World leaders and decision-makers from more than 100 countries will gather later this month in Sendai, Japan, to finalize a new global framework for disaster risk reduction which will replace the 2005 Hyogo Framework for Action (HFA). The stakes could not be higher, especially for the countries of Asia and the Pacific - by far the most disaster-prone region in the world.
2014 was a year without a single large-scale Asia-Pacific earthquake or tsunami, yet 119 disasters still caused more than 6,000 fatalities and economic losses of almost US$60 billion, as storms, floods and landslides wreaked havoc.
Many developing and smaller economies remain highly vulnerable to natural disasters, and climate dynamics add to the risk. With the growing frequency and intensity of disasters, enhancing resilience calls for effective pre- and post-disaster frameworks that include supportive regulations, risk-based preparedness and mitigation approaches, as well as innovative risk financing mechanisms.
Ten years of HFA implementation have seen major investments and many successes, but new research by the United Nations Economic and Social Commission for Asia and the Pacific (ESCAP) points to five important lessons.
First, disaster risk reduction fails in a policy vacuum. Tackling disasters is most effective in countries where disaster risk reduction is integrated with wider development and financial planning and poverty reduction strategies. Getting the right political momentum, coupled with the right expertise within economic and finance ministries, helps effective execution.
By 2011, the midpoint of HFA implementation, fewer than one Asia-Pacific country in five had fixed allocations for disaster risk management in national budgets, indicating significant gaps in achieving the right blend of financing. This needs to change, as the growing impact of disasters threatens to roll back development gains and undermine sustainable development. With multiple overlapping shocks and crises, countries ignore this lesson at great peril.
Second, innovative risk financing mechanisms such as catastrophic bonds and index-based parametric insurance must be seriously considered to overcome the challenges of traditional insurance systems. It is time to scale up such initiatives with support from Governments and private insurance companies.
Third, evidence-based policy-making will be key to successful implementation of the successor to the HFA. To support this ESCAP is developing a regionally-agreed core set of disaster statistics. Once implemented, these will strengthen diagnostics, national planning and policy-making, allowing for better baselines and regional analysis.
The real challenge begins the morning after the Sendai Conference. Successfully implementing the new framework will require long-term vision and great political leadership, knowing that the fruits of investments in resilience may sometimes be harvested only years after a government has left office.
Fourth, science and technology is a powerful enabler of disaster risk reduction. Our ability to monitor and track storms has increased considerably over the past 20 years with advanced tools and instruments mounted on satellites which can now measure seasonal weather patterns, ocean currents and temperature - all of which support disaster preparedness. Greater investments to promote further enhancement in technology and cross-border coordination will be critical moving forward.
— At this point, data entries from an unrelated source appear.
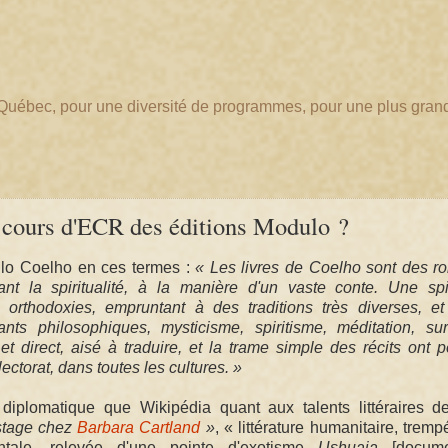
au Québec, pour une diversité de programmes, pour une plus gran
le cours d'ECR des éditions Modulo ?
ulo Coelho en ces termes :
« Les livres de Coelho sont des r
t la spiritualité, à la manière d'un vaste conte. Une spiri
 orthodoxies, empruntant à des traditions très diverses, et
urants philosophiques, mysticisme, spiritisme, méditation, sur
 et direct, aisé à traduire, et la trame simple des récits ont 
ectorat, dans toutes les cultures. »
iplomatique que Wikipédia quant aux talents littéraires d
stage chez
Barbara Cartland
»
, « littérature humanitaire, trem
ntale, relevée d'une pointe d'exotisme
Ushuaia
[docume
One of the promising areas is the struggle against drought. Advances in space technologies, being promoted through our regional cooperative framework, give us hope for rolling back this silent killer. ESCAP offers satellite generated data to high-risk countries, which, combined with ground observations, enables effective early warning. Droughts can now be detected much earlier than before, and action can be taken, for example, by adapting agricultural practices to conserve water.
Fifth, disaster early warning systems are increasingly effective in saving lives. These systems work best when they incorporate the full spectrum of activities from risk assessment and monitoring, to community preparedness and response. Over the past 10 years, there has been a significant expansion of observation networks. When the Indian Ocean Tsunami struck in 2004, there were only 13 broadband seismometers and four coastal sea level gauges sharing data in near-real-time for warning purposes. Today there are more than 140 broadband seismometers and more than 100 sea level gauges, all sharing data via the Indian Ocean Tsunami Warning System, which became fully operational in 2011.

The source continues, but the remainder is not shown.